#### EXERCISE:
Output only the lines from the start of the entries through the line holding "c. Del Carmen". Each line must match the original exactly.

INFORMATION SUPPLIED Block Start

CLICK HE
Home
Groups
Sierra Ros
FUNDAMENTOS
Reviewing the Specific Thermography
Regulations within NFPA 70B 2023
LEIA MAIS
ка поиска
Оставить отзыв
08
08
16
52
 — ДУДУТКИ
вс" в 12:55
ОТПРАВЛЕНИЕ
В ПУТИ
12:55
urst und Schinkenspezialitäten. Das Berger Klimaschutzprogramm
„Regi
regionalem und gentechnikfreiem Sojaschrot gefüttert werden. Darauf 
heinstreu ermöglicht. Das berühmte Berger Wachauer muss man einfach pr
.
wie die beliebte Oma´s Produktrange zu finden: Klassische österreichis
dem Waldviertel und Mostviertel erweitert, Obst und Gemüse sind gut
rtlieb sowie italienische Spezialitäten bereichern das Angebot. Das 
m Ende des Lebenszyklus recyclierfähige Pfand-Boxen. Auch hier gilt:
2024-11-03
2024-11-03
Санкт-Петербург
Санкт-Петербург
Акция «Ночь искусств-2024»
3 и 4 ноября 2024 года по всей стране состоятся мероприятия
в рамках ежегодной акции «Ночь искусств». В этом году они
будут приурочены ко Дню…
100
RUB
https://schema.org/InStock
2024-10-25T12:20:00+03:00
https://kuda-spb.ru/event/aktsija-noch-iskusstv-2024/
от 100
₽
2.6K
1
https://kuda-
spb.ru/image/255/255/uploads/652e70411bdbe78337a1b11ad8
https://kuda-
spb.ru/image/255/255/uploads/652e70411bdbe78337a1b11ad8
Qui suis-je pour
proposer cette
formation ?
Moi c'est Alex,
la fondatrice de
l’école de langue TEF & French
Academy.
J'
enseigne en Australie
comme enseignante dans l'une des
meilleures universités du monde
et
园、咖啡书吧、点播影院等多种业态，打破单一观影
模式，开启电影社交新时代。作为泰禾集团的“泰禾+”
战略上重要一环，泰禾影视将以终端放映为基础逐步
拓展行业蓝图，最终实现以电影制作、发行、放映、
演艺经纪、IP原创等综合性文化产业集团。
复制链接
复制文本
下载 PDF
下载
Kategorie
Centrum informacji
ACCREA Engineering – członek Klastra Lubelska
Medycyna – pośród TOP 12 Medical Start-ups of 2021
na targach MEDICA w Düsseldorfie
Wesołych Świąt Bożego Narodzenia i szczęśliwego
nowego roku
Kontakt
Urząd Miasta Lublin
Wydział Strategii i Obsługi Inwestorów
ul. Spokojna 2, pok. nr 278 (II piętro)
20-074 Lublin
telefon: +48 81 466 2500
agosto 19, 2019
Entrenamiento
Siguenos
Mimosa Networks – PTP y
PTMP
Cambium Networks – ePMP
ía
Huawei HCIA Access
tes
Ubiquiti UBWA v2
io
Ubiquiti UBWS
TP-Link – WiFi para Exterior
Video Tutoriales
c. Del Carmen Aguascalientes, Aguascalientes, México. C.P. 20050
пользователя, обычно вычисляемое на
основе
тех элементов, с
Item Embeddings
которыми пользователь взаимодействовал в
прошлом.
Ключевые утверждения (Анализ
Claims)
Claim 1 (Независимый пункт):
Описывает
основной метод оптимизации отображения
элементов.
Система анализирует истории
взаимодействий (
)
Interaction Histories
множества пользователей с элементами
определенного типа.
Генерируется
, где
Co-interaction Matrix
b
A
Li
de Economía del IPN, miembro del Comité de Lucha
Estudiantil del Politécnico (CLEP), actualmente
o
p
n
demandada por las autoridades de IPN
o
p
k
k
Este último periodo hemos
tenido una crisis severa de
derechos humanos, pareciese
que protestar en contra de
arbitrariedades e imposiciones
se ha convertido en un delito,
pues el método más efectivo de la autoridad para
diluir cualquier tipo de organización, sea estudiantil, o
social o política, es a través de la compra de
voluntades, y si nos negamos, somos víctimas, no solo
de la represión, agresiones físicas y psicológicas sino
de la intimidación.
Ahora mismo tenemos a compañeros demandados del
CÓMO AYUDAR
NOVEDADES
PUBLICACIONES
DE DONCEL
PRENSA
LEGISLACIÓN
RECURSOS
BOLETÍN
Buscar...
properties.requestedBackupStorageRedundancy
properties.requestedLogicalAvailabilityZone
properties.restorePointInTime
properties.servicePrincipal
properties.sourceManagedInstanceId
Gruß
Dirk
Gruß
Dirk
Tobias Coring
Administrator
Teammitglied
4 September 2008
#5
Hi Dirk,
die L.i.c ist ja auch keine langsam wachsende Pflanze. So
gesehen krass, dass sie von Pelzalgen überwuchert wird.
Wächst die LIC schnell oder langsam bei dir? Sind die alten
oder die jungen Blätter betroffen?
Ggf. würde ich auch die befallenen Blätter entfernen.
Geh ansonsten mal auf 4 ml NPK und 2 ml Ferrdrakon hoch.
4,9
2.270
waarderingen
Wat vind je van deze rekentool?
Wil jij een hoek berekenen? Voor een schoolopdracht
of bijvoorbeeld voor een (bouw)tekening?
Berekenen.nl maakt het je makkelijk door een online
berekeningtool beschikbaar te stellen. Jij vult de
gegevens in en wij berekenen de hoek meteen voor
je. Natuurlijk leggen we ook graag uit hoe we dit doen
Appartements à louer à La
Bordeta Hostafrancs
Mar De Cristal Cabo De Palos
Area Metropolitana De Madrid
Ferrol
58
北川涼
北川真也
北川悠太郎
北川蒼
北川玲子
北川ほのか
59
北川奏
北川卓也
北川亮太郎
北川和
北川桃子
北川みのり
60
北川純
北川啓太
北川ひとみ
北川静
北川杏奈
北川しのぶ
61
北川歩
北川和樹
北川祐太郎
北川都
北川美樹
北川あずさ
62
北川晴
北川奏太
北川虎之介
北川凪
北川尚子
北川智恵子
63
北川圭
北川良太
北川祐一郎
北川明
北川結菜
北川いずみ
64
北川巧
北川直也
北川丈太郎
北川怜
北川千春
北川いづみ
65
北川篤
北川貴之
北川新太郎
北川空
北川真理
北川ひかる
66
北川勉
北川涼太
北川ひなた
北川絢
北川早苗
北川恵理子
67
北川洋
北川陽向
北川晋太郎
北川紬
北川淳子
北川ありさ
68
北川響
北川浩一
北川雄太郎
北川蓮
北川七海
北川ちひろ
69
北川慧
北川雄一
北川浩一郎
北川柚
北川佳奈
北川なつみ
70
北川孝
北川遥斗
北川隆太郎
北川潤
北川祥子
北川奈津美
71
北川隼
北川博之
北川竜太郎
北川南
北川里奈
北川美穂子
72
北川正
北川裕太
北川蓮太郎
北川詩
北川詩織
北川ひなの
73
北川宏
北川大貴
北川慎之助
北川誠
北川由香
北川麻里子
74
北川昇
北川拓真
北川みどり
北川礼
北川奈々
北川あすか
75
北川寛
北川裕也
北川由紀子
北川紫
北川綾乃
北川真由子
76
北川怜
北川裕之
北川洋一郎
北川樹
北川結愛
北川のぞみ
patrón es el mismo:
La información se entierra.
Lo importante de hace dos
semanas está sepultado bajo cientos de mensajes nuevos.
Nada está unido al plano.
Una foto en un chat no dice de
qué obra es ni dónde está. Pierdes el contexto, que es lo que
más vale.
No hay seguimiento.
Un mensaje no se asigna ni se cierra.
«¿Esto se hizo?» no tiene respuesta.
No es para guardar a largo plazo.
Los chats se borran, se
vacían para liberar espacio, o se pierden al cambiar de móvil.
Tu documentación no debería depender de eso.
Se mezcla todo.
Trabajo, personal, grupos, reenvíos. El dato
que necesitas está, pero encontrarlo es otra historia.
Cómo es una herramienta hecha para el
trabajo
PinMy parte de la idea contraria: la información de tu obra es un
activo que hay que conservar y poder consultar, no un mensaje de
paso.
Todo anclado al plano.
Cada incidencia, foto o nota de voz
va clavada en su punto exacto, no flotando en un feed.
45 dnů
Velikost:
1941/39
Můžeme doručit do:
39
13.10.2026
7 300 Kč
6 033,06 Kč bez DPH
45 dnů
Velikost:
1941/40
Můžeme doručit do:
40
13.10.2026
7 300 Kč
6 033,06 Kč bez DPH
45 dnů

INFORMATION SUPPLIED Block End

#### THE COMPLETED TASK:
CLICK HE
Home
Groups
Sierra Ros
FUNDAMENTOS
Reviewing the Specific Thermography
Regulations within NFPA 70B 2023
LEIA MAIS
ка поиска
Оставить отзыв
08
08
16
52
 — ДУДУТКИ
вс" в 12:55
ОТПРАВЛЕНИЕ
В ПУТИ
12:55
urst und Schinkenspezialitäten. Das Berger Klimaschutzprogramm
„Regi
regionalem und gentechnikfreiem Sojaschrot gefüttert werden. Darauf 
heinstreu ermöglicht. Das berühmte Berger Wachauer muss man einfach pr
.
wie die beliebte Oma´s Produktrange zu finden: Klassische österreichis
dem Waldviertel und Mostviertel erweitert, Obst und Gemüse sind gut
rtlieb sowie italienische Spezialitäten bereichern das Angebot. Das 
m Ende des Lebenszyklus recyclierfähige Pfand-Boxen. Auch hier gilt:
2024-11-03
2024-11-03
Санкт-Петербург
Санкт-Петербург
Акция «Ночь искусств-2024»
3 и 4 ноября 2024 года по всей стране состоятся мероприятия
в рамках ежегодной акции «Ночь искусств». В этом году они
будут приурочены ко Дню…
100
RUB
https://schema.org/InStock
2024-10-25T12:20:00+03:00
https://kuda-spb.ru/event/aktsija-noch-iskusstv-2024/
от 100
₽
2.6K
1
https://kuda-
spb.ru/image/255/255/uploads/652e70411bdbe78337a1b11ad8
https://kuda-
spb.ru/image/255/255/uploads/652e70411bdbe78337a1b11ad8
Qui suis-je pour
proposer cette
formation ?
Moi c'est Alex,
la fondatrice de
l’école de langue TEF & French
Academy.
J'
enseigne en Australie
comme enseignante dans l'une des
meilleures universités du monde
et
园、咖啡书吧、点播影院等多种业态，打破单一观影
模式，开启电影社交新时代。作为泰禾集团的“泰禾+”
战略上重要一环，泰禾影视将以终端放映为基础逐步
拓展行业蓝图，最终实现以电影制作、发行、放映、
演艺经纪、IP原创等综合性文化产业集团。
复制链接
复制文本
下载 PDF
下载
Kategorie
Centrum informacji
ACCREA Engineering – członek Klastra Lubelska
Medycyna – pośród TOP 12 Medical Start-ups of 2021
na targach MEDICA w Düsseldorfie
Wesołych Świąt Bożego Narodzenia i szczęśliwego
nowego roku
Kontakt
Urząd Miasta Lublin
Wydział Strategii i Obsługi Inwestorów
ul. Spokojna 2, pok. nr 278 (II piętro)
20-074 Lublin
telefon: +48 81 466 2500
agosto 19, 2019
Entrenamiento
Siguenos
Mimosa Networks – PTP y
PTMP
Cambium Networks – ePMP
ía
Huawei HCIA Access
tes
Ubiquiti UBWA v2
io
Ubiquiti UBWS
TP-Link – WiFi para Exterior
Video Tutoriales
c. Del Carmen Aguascalientes, Aguascalientes, México. C.P. 20050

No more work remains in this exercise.